MRK-409
- Names: IUPAC name 7-Cyclobutyl-3-(2,6-difluorophenyl)-6-[(2-methyl-1,2,4-triazol-3-yl)methoxy]-[1,2,4]triazolo[4,3-b]pyridazine

Identifiers
- CAS Number: 233275-76-8;
- 3D model (JSmol): Interactive image;
- ChEMBL: ChEMBL4303594;
- ChemSpider: 11499267;
- DrugBank: DB13993;
- PubChem CID: 22609888;
- UNII: 9VSE02330I;
- CompTox Dashboard (EPA): DTXSID101016659 ;

Properties
- Chemical formula: C_{19}H_{17}F_{2}N_{7}O
- Molar mass: 397.390 g·mol^{−1}

= MRK-409 =

Abandoned drug

MRK-409, also known as MK-0343, is a GABA_{A} receptor partial agonist.
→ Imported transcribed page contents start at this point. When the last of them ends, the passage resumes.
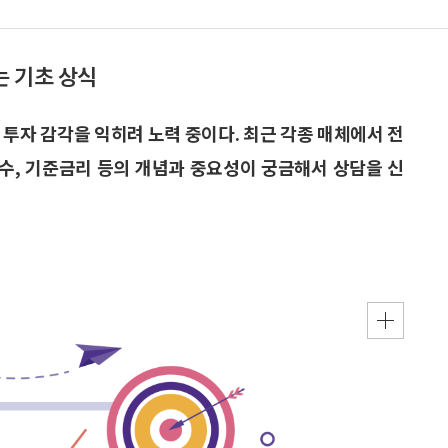
는 기초 상식
 투자 감각을 익히려 노력 중이다. 최근 각종 매체에서 전
수, 기준금리 등의 개념과 중요성이 궁금해서 상담을 신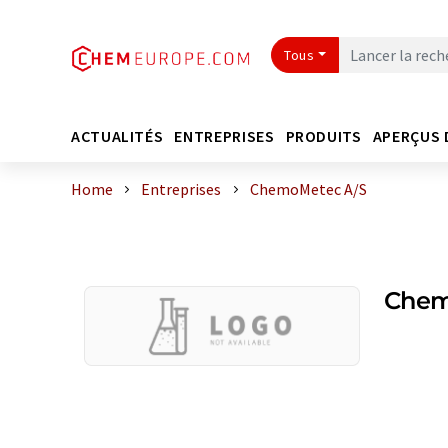
Tous
ACTUALITÉS
ENTREPRISES
PRODUITS
APERÇUS 
Home
Entreprises
ChemoMetec A/S
Chem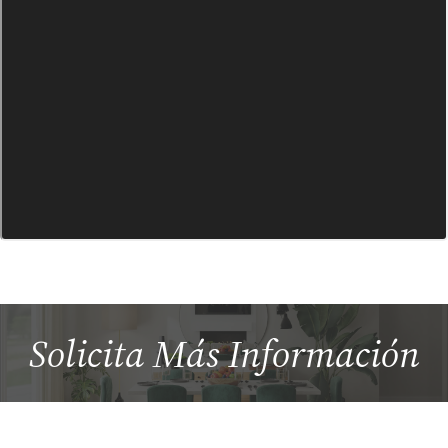
Solicita Más
Información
It was designed to be a non-sedative anxiolytic, however its development was halted because it produced sedation in humans.

== Pharmacodynamics ==
Despite lacking the benzodiazepine chemical structure, MRK-409 acts on the benzodiazepine binding site, it is therefore a nonbenzodiazepine.

MRK-409 binds to the α1, α2, α3 and α5 subunits of the GABA_{A} receptor.

In rats, it produces minimal to no sedation, however it produces sedation in humans at doses above 1 mg.